Hillary Clinton didn’t refrain from supporting same-sex marriage for political reasons-prior to last year, she earnestly believed that marriage equality should be denied to gays and lesbians. That’s the story the 66-year-old Democrat settled on after NPR host Terry Gross pressed her on her views. The admission is easily the most significant in the interview with the former senator, secretary of State, and presidential candidate, though much of the subsequent media attention has focused on the perception that there was a “heated exchange” where Clinton “lashed out” at her interviewer.* The mild tension stemmed from persistent questioning as Clinton obfuscated on an issue that could damage her chances in a 2016 primary, but that is relatively unlikely to hurt her in a contest against a Republican, given that her coalition is so much stronger on gay rights than the opposition.

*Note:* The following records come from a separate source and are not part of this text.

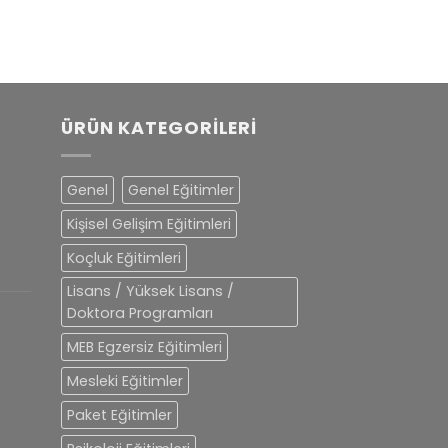
ÜRÜN KATEGORILERI
Genel
Genel Eğitimler
Kişisel Gelişim Eğitimleri
Koçluk Eğitimleri
Lisans / Yüksek Lisans /
Doktora Programları
MEB Egzersiz Eğitimleri
Mesleki Eğitimler
Paket Eğitimler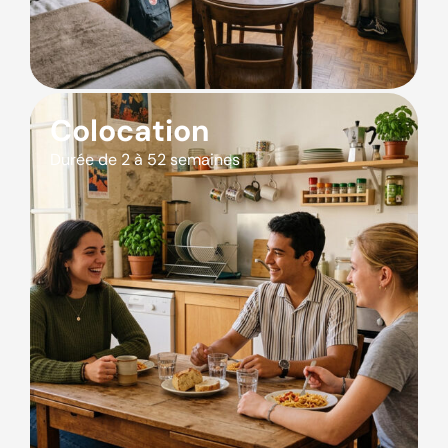
Colocation
Durée de 2 à 52 semaines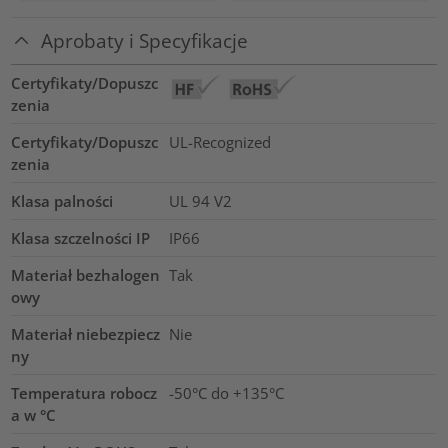
Aprobaty i Specyfikacje
Certyfikaty/Dopuszc
zenia
Certyfikaty/Dopuszc
UL-Recognized
zenia
Klasa palności
UL 94 V2
Klasa szczelności IP
IP66
Materiał bezhalogen
Tak
owy
Materiał niebezpiecz
Nie
ny
Temperatura robocz
-50°C do +135°C
a w °C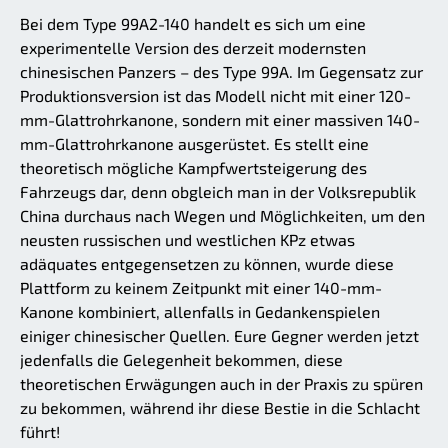
Bei dem Type 99A2-140 handelt es sich um eine
experimentelle Version des derzeit modernsten
chinesischen Panzers – des Type 99A. Im Gegensatz zur
Produktionsversion ist das Modell nicht mit einer 120-
mm-Glattrohrkanone, sondern mit einer massiven 140-
mm-Glattrohrkanone ausgerüstet. Es stellt eine
theoretisch mögliche Kampfwertsteigerung des
Fahrzeugs dar, denn obgleich man in der Volksrepublik
China durchaus nach Wegen und Möglichkeiten, um den
neusten russischen und westlichen KPz etwas
adäquates entgegensetzen zu können, wurde diese
Plattform zu keinem Zeitpunkt mit einer 140-mm-
Kanone kombiniert, allenfalls in Gedankenspielen
einiger chinesischer Quellen. Eure Gegner werden jetzt
jedenfalls die Gelegenheit bekommen, diese
theoretischen Erwägungen auch in der Praxis zu spüren
zu bekommen, während ihr diese Bestie in die Schlacht
führt!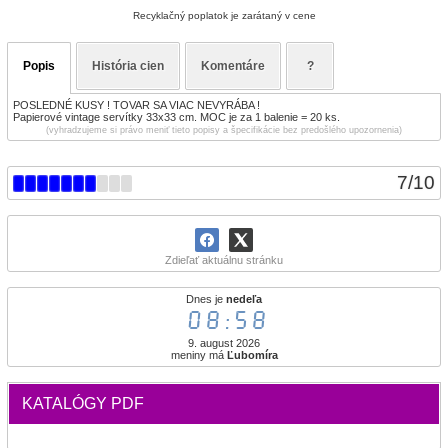
Recyklačný poplatok je zarátaný v cene
Popis
História cien
Komentáre
?
POSLEDNÉ KUSY ! TOVAR SA VIAC NEVYRÁBA !
Papierové vintage servítky 33x33 cm. MOC je za 1 balenie = 20 ks.
(vyhradzujeme si právo meniť tieto popisy a špecifikácie bez predošlého upozornenia)
7
/
10
Zdieľať aktuálnu stránku
Dnes je
nedeľa
08:58
9. august 2026
meniny má
Ľubomíra
KATALÓGY PDF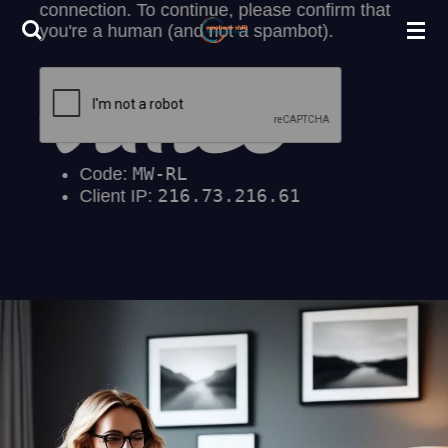
Zum
Hauptinhalt
springen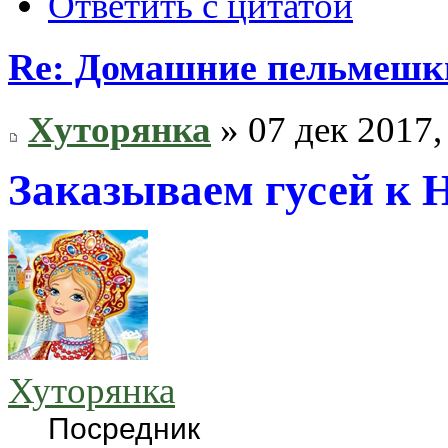
Ответить с цитатой
Re: Домашние пельмешки
Хуторянка
» 07 дек 2017,
Заказываем гусей к 
Хуторянка
Посредник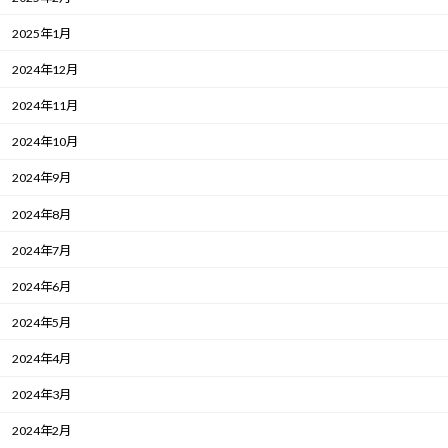
2025年1月
2024年12月
2024年11月
2024年10月
2024年9月
2024年8月
2024年7月
2024年6月
2024年5月
2024年4月
2024年3月
2024年2月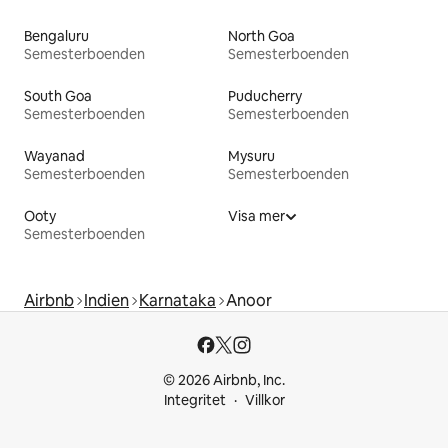
Bengaluru
North Goa
Semesterboenden
Semesterboenden
South Goa
Puducherry
Semesterboenden
Semesterboenden
Wayanad
Mysuru
Semesterboenden
Semesterboenden
Ooty
Visa mer
Semesterboenden
Airbnb
Indien
Karnataka
Anoor
© 2026 Airbnb, Inc.
Integritet
Villkor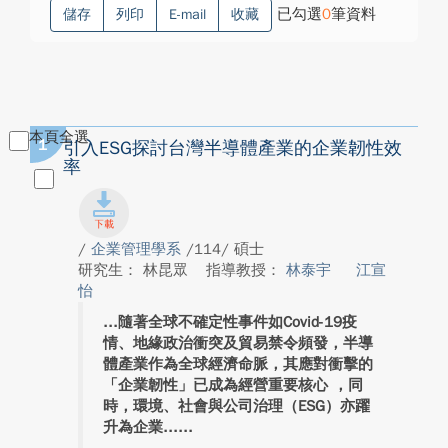
已勾選
0
筆資料
儲存
列印
E-mail
收藏
本頁全選
1
引入ESG探討台灣半導體產業的企業韌性效
率
/
企業管理學系
/114/ 碩士
研究生： 林昆眾
指導教授：
林泰宇
江宣
怡
隨著全球不確定性事件如Covid-19疫
情、地緣政治衝突及貿易禁令頻發，半導
體產業作為全球經濟命脈，其應對衝擊的
「企業韌性」已成為經營重要核心 ，同
時，環境、社會與公司治理（ESG）亦躍
升為企業...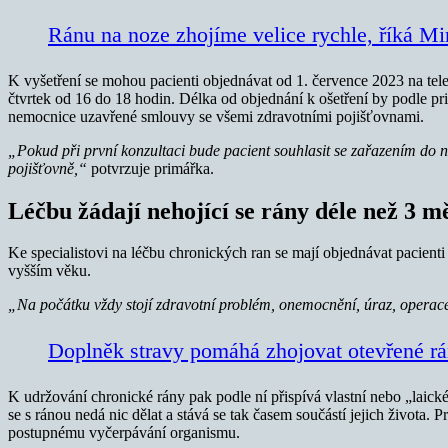
Ránu na noze zhojíme velice rychle, říká Mi
K vyšetření se mohou pacienti objednávat od 1. července 2023 na tel
čtvrtek od 16 do 18 hodin. Délka od objednání k ošetření by podle pr
nemocnice uzavřené smlouvy se všemi zdravotními pojišťovnami.
„Pokud při první konzultaci bude pacient souhlasit se zařazením do 
pojišťovně,“
potvrzuje primářka.
Léčbu žádají nehojící se rány déle než 3 m
Ke specialistovi na léčbu chronických ran se mají objednávat pacienti 
vyšším věku.
„Na počátku vždy stojí zdravotní problém, onemocnění, úraz, operace,
Doplněk stravy pomáhá zhojovat otevřené rá
K udržování chronické rány pak podle ní přispívá vlastní nebo „laické
se s ránou nedá nic dělat a stává se tak časem součástí jejich života.
postupnému vyčerpávání organismu.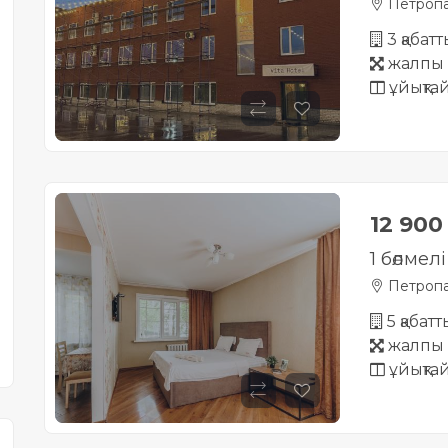
Петропа
3 қабат
жалпы 
ұйықта
12 90
1 бөлме
Петропа
5 қабатт
жалпы 
ұйықта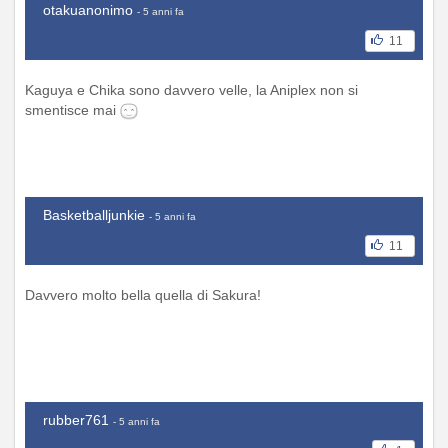
otakuanonimo
- 5 anni fa
11
Kaguya e Chika sono davvero velle, la Aniplex non si
smentisce mai
Basketballjunkie
- 5 anni fa
11
Davvero molto bella quella di Sakura!
rubber761
- 5 anni fa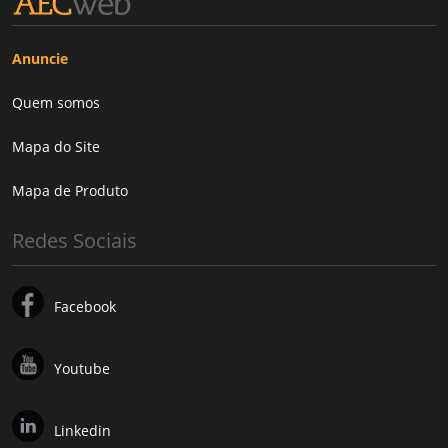
Anuncie
Quem somos
Mapa do Site
Mapa de Produto
Redes Sociais
Facebook
Youtube
Linkedin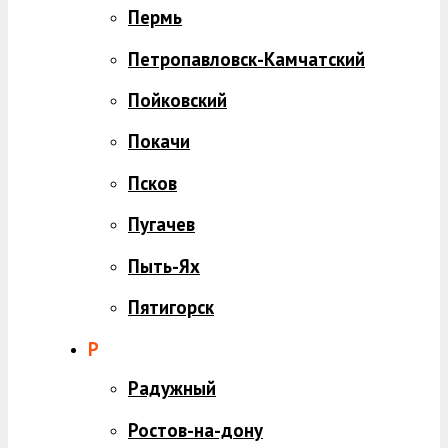
Пермь
Петропавловск-Камчатский
Пойковский
Покачи
Псков
Пугачев
Пыть-Ях
Пятигорск
Р
Радужный
Ростов-на-дону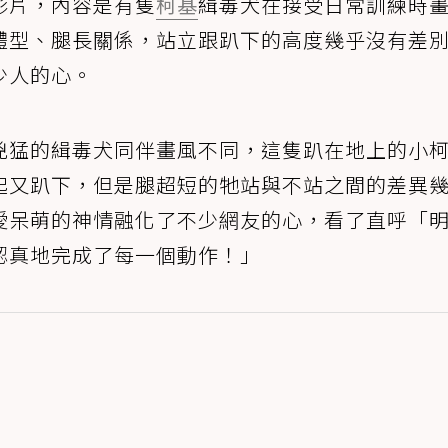
影片，內容是有隻
柯基
緝毒犬在接受日常訓練時
體型、腿長關係，站立跟趴下的高度幾乎沒有差
少人的心。
兇猛的緝毒犬同伴畫風不同，這隻趴在地上的小
起又趴下，但是腿超短的牠站與不站之間的差異
愛呆萌的神情融化了不少網友的心，看了直呼「
認真地完成了每一個動作！」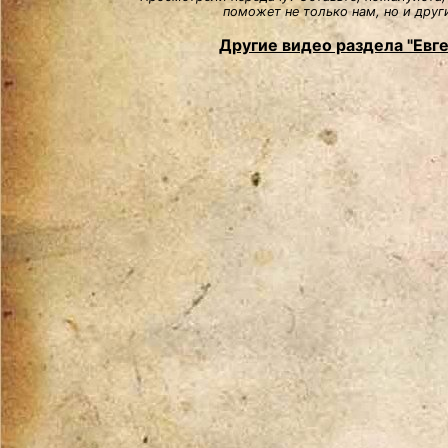
поможет не только нам, но и друг
Другие видео раздела "Евг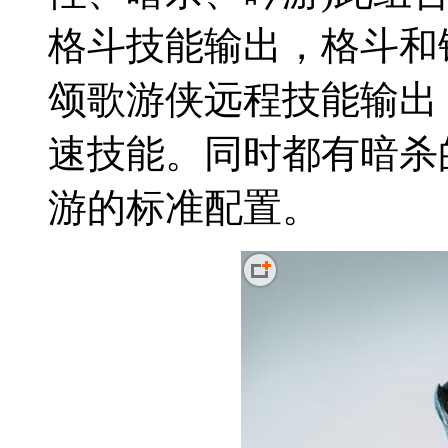
格斗技能输出，格斗和
颂歌游侠远程技能输出
速技能。同时都有暗杀
游的标准配置。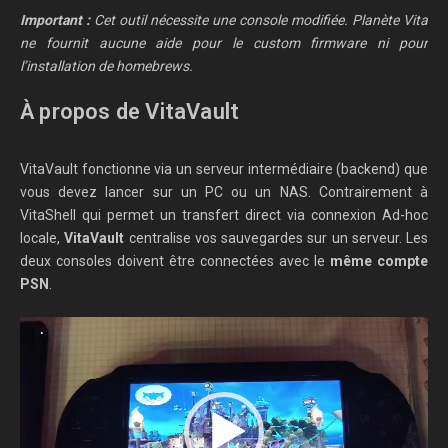
Important :
Cet outil nécessite une console modifiée. Planète Vita
ne fournit aucune aide pour le custom firmware ni pour
l’installation de homebrews.
À propos de VitaVault
VitaVault fonctionne via un serveur intermédiaire (backend) que
vous devez lancer sur un PC ou un NAS. Contrairement à
VitaShell qui permet un transfert direct via connexion Ad-hoc
locale,
VitaVault
centralise vos sauvegardes sur un serveur. Les
deux consoles doivent être connectées avec le
même compte
PSN
.
Lecteur
vidéo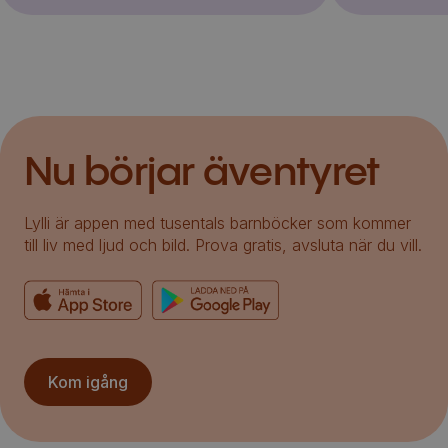
Nu börjar äventyret
Lylli är appen med tusentals barnböcker som kommer
till liv med ljud och bild. Prova gratis, avsluta när du vill.
Kom igång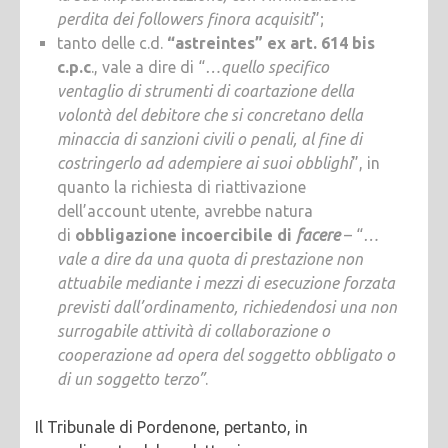
perdita dei followers finora acquisiti
”;
tanto delle c.d.
“astreintes” ex art. 614 bis
c.p.c
., vale a dire di “
…quello specifico
ventaglio di strumenti di coartazione della
volontà del debitore che si concretano della
minaccia di sanzioni civili o penali, al fine di
costringerlo ad adempiere ai suoi obblighi
”, in
quanto la richiesta di riattivazione
dell’account utente, avrebbe natura
di
obbligazione incoercibile di
facere
– “
…
vale a dire da una quota di prestazione non
attuabile mediante i mezzi di esecuzione forzata
previsti dall’ordinamento, richiedendosi una non
surrogabile attività di collaborazione o
cooperazione ad opera del soggetto obbligato o
di un soggetto terzo”
.
Il Tribunale di Pordenone, pertanto, in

In a primary, Clinton could be forced to explain a longtime position that a significant part of that Democratic political coalition now views as suspect or even bigoted. Most famously, the Silicon Valley left forced the ouster of Mozilla CEO Brendan Eich for a 2008 donation he made to an anti-gay-marriage ballot initiative. That same year, Clinton ran for president while openly opposing gay marriage. If she is to be believed, she also opposed gay marriage as recently as 2013, long after a majority of Americans already held a more gay-friendly position. Would the subset of Democrats who thought 2008 opposition to gay marriage should prevent a man from becoming CEO in 2013 really support the 2015 presidential campaign of a woman who openly opposed gay marriage until last year?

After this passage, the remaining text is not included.